Nothing in the records may be altered, and no picture may be included. Restate them in full.

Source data
□ □ □ □ □
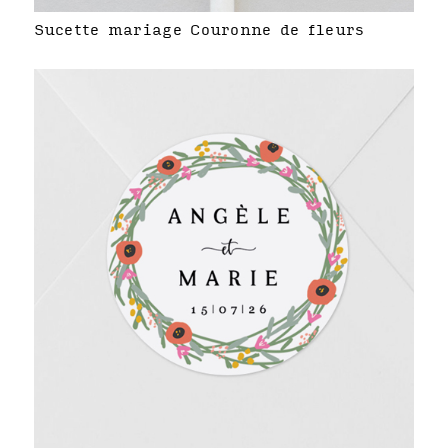
Sucette mariage Couronne de fleurs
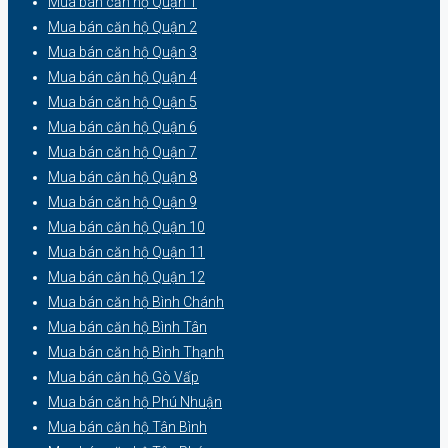
Mua bán căn hộ Quận 1
Mua bán căn hộ Quận 2
Mua bán căn hộ Quận 3
Mua bán căn hộ Quận 4
Mua bán căn hộ Quận 5
Mua bán căn hộ Quận 6
Mua bán căn hộ Quận 7
Mua bán căn hộ Quận 8
Mua bán căn hộ Quận 9
Mua bán căn hộ Quận 10
Mua bán căn hộ Quận 11
Mua bán căn hộ Quận 12
Mua bán căn hộ Bình Chánh
Mua bán căn hộ Bình Tân
Mua bán căn hộ Bình Thạnh
Mua bán căn hộ Gò Vấp
Mua bán căn hộ Phú Nhuận
Mua bán căn hộ Tân Bình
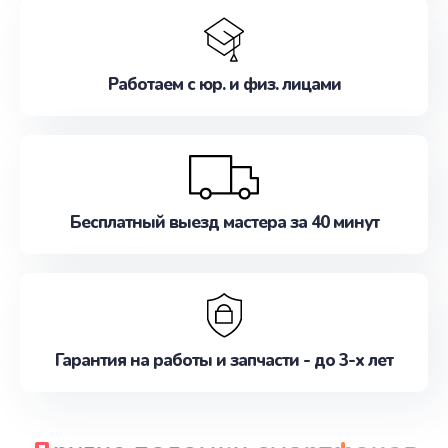
Работаем с юр. и физ. лицами
Бесплатный выезд мастера за 40 минут
Гарантия на работы и запчасти - до 3-х лет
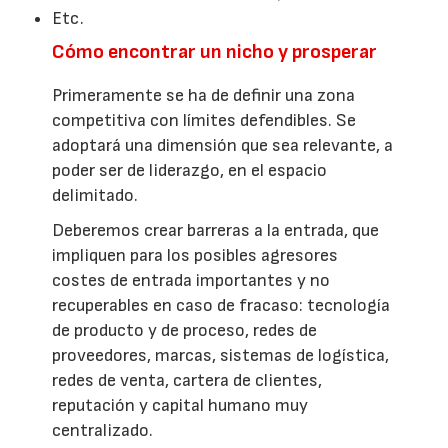
Etc.
Cómo encontrar un nicho y prosperar
Primeramente se ha de definir una zona
competitiva con límites defendibles. Se
adoptará una dimensión que sea relevante, a
poder ser de liderazgo, en el espacio
delimitado.
Deberemos crear barreras a la entrada, que
impliquen para los posibles agresores
costes de entrada importantes y no
recuperables en caso de fracaso: tecnología
de producto y de proceso, redes de
proveedores, marcas, sistemas de logística,
redes de venta, cartera de clientes,
reputación y capital humano muy
centralizado.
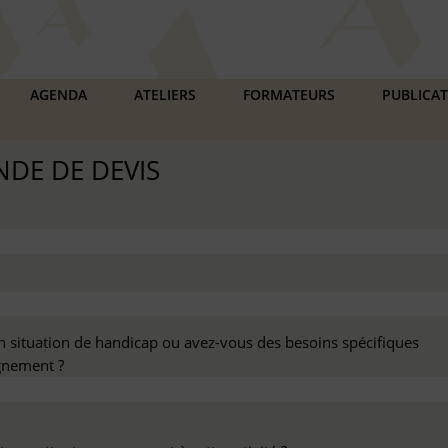
AGENDA
ATELIERS
FORMATEURS
PUBLICA
DE DE DEVIS
n situation de handicap ou avez-vous des besoins spécifiques
nement ?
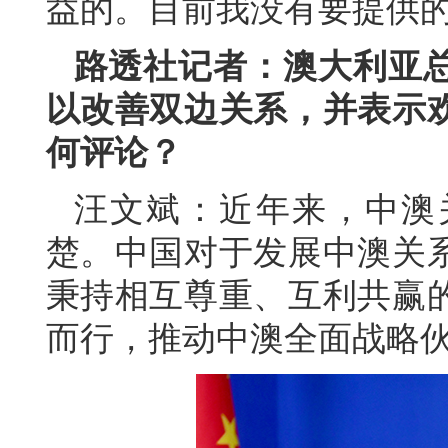
益的。目前我没有要提供
路透社记者：澳大利亚
以改善双边关系，并表示
何评论？
汪文斌：近年来，中澳
楚。中国对于发展中澳关
秉持相互尊重、互利共赢
而行，推动中澳全面战略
□ □ □ □ □
# [Response area]
Sucette mariage Couronne de fleurs
Mua bán căn hộ Quận 1
Mua bán căn hộ Quận 2
Mua bán căn hộ Quận 3
Mua bán căn hộ Quận 4
Mua bán căn hộ Quận 5
Mua bán căn hộ Quận 6
Mua bán căn hộ Quận 7
Mua bán căn hộ Quận 8
Mua bán căn hộ Quận 9
Mua bán căn hộ Quận 10
Mua bán căn hộ Quận 11
Mua bán căn hộ Quận 12
Mua bán căn hộ Bình Chánh
Mua bán căn hộ Bình Tân
Mua bán căn hộ Bình Thạnh
Mua bán căn hộ Gò Vấp
Mua bán căn hộ Phú Nhuận
Mua bán căn hộ Tân Bình
Работаем с юр. и физ. лицами
Бесплатный выезд мастера за 40 минут
Гарантия на работы и запчасти - до 3-х лет
Etc.
Cómo encontrar un nicho y prosperar
Primeramente se ha de definir una zona
competitiva con límites defendibles. Se
adoptará una dimensión que sea relevante, a
poder ser de liderazgo, en el espacio
delimitado.
Deberemos crear barreras a la entrada, que
impliquen para los posibles agresores
costes de entrada importantes y no
recuperables en caso de fracaso: tecnología
de producto y de proceso, redes de
proveedores, marcas, sistemas de logística,
redes de venta, cartera de clientes,
reputación y capital humano muy
centralizado.
AGENDA
ATELIERS
FORMATEURS
PUBLICA
DE DE DEVIS
n situation de handicap ou avez-vous des besoins spécifiques
nement ?
益的。目前我没有要提供
路透社记者：澳大利亚
以改善双边关系，并表示
何评论？
汪文斌：近年来，中澳
楚。中国对于发展中澳关
秉持相互尊重、互利共赢
而行，推动中澳全面战略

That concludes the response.